Targeting the Cyclin D - CDK4/6 - Rb Axis in Mantle Cell Lymphoma with the Novel Translation Inhibitor Silvestrol,

Abstract 3498

During cell cycle progression, D class cyclins activate cyclin dependent kinases (CDK) 4 and 6 to phosphorylate and inactivate Rb, allowing E2F-1 mediated transcription of additional cell cycle genes including cyclin E to drive S phase entry. This critical pathway is nearly universally dysregulated in cancer, providing tumor cells a strong growth advantage and escape from normal mitotic control. Substantial research is being directed toward targeting this pathway in many cancer types, with some preliminary successes being achieved with pharmacologic inhibitors of CDK4/6. However the development of alternative strategies to block this pathway could potentially provide broad therapeutic benefit.

A prime example of a tumor with a disrupted cyclin D axis is Mantle Cell Lymphoma (MCL), in which the t(11;14) translocation places CCND1, the gene for cyclin D1, under the control of an immunoglobulin promoter. This results in sustained cyclin D1 expression in tumor cells and concomitant Rb inactivation, S phase entry and cell division. MCL is a relatively uncommon subset of Non-Hodgkin Lymphoma, but accounts for a disproportionate number of deaths. Treatments are limited and relapse is nearly universal; thus, new treatment strategies are essential for this disease.

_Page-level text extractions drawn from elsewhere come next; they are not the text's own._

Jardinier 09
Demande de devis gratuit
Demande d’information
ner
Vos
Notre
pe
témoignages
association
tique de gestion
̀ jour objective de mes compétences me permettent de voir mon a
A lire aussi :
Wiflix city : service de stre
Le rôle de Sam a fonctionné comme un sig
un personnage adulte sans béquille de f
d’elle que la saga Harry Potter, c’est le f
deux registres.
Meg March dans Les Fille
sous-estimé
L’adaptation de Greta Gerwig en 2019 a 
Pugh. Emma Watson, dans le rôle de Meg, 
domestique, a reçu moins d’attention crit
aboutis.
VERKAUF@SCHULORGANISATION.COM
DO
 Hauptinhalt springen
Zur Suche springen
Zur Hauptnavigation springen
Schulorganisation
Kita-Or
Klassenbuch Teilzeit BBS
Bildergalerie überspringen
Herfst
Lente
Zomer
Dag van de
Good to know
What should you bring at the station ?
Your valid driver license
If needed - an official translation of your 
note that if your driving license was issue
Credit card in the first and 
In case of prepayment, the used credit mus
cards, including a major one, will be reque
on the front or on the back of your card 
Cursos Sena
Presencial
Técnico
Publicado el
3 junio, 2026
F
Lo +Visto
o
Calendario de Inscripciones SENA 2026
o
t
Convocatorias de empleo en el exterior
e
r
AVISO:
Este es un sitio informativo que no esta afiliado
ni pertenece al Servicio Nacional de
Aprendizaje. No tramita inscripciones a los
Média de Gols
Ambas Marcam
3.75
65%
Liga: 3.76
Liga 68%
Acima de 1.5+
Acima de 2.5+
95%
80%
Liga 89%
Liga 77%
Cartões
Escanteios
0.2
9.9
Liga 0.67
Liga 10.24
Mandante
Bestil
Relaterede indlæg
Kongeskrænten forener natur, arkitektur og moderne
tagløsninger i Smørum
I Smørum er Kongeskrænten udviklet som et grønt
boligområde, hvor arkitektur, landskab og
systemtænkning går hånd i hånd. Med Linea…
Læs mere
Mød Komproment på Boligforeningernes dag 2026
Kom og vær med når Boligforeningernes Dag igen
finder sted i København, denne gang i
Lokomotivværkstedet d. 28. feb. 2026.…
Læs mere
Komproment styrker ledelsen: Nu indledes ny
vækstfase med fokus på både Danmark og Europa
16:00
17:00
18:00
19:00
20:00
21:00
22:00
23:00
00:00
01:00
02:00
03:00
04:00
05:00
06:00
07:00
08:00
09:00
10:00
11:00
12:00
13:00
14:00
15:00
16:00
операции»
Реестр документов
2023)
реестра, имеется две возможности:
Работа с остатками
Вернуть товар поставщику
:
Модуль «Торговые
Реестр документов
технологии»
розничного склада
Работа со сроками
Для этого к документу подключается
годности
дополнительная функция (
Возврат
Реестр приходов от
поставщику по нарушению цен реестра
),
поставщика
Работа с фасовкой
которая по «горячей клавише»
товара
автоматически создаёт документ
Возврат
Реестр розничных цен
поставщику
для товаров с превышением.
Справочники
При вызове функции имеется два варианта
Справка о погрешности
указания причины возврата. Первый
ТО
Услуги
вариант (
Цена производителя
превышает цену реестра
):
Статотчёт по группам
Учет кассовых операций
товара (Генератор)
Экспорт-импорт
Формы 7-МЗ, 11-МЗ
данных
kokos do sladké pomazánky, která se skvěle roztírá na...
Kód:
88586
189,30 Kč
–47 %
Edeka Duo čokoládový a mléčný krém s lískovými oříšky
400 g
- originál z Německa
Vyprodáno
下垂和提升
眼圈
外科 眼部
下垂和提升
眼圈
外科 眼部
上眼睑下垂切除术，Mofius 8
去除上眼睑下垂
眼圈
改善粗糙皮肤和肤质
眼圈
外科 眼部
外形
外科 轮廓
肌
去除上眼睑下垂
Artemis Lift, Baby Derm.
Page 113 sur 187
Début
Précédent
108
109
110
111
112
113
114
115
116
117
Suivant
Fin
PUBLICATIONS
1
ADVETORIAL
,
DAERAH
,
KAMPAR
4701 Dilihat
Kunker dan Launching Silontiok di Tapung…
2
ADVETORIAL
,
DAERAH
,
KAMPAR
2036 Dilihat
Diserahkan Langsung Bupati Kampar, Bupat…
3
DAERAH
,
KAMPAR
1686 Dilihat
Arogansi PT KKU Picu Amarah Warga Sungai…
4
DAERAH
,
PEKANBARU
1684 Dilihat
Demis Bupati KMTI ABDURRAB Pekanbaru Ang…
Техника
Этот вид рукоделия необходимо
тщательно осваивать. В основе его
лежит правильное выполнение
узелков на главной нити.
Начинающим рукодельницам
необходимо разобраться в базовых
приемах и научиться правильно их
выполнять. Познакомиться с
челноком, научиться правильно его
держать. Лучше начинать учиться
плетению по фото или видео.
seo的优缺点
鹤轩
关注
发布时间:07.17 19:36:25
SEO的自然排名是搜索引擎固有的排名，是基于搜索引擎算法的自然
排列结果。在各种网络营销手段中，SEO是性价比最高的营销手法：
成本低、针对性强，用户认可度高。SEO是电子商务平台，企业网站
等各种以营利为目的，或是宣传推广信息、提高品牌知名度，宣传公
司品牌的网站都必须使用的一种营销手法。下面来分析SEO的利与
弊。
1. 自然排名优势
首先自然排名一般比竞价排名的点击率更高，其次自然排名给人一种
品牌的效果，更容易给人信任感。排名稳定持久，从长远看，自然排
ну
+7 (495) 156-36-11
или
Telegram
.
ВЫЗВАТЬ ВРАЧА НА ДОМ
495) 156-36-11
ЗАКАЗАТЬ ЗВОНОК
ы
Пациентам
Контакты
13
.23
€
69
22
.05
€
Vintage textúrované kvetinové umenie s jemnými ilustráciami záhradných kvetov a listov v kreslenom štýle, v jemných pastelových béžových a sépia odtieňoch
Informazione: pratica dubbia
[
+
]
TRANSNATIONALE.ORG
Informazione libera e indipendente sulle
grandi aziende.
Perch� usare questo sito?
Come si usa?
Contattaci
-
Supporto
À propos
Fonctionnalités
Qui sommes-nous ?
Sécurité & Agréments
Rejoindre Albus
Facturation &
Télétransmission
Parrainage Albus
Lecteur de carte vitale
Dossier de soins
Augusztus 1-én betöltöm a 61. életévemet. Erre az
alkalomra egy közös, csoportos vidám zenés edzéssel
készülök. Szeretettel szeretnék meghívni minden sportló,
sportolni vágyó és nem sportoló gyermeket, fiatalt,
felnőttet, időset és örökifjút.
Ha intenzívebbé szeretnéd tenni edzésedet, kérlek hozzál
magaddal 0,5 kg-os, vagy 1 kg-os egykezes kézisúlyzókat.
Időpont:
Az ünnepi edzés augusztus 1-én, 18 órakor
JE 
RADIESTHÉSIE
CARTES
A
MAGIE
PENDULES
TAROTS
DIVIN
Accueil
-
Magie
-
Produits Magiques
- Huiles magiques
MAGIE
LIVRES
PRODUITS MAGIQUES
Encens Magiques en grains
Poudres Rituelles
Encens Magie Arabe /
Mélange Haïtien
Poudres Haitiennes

Silvestrol is a structurally unique, plant-derived cyclopenta[b]benzofuran with potent in vitro and in vivo anti-tumor activity in several model systems including B-cell acute lymphoblastic leukemia (ALL) and chronic lymphocytic leukemia (CLL). Silvestrol inhibits the initiation step of translation by preventing assembly of eIF4A and capped mRNA into the eIF4F complex, leading to selective loss of short half-life proteins such as Mcl-1 and cyclin D1. We therefore hypothesized that silvestrol, through the depletion of cyclin D1, would demonstrate efficacy in MCL. Silvestrol showed low nanomolar IC50 values in the JeKo-1 (13 nM), Mino (17 nM) and SP-53 (43 nM) MCL cell lines at 48 hr (MTS assay; cell death confirmed by propidium iodide flow cytometry). This potency was similar in primary MCL tumor cells. Longer exposure times substantially improved the cytotoxicity of silvestrol assessed at 48 hr (approximately 50% effect achieved with a 16 hr exposure vs. 80% effect with a 24 hr exposure), suggesting that the cellular impacts of this agent increase with exposure time. Cyclins D1 and D3 were dramatically reduced in MCL cell lines with just 10 nM silvestrol at 16 hr (cyclin D2 was undetectable in these cells), with subsequent loss of Rb phosphorylation as well as cyclin E mRNA and protein, culminating in G1 cell cycle arrest. Similar to what we previously showed in CLL and ALL cells, silvestrol treatment under these conditions also caused loss of Mcl-1 protein with concurrent mitochondrial depolarization, although the exact mechanism of silvestrol-mediated cytotoxicity in these cells is still under investigation. In an aggressive xenograft mouse model of MCL, silvestrol produced a highly significant improvement in survival [median survival of vehicle vs. silvestrol treated mice (1.5 mg/kg every 48 hr) = 27 vs. 38 days; P<0.0001] without detectable toxicity. Together, these data demonstrate that the translation inhibitor silvestrol has promising in vitro and in vivo activity in MCL preclinical models. Furthermore, as the cyclin D/CDK/Rb axis is disrupted in most tumor types, this strategy may be broadly effective in other cancers as well.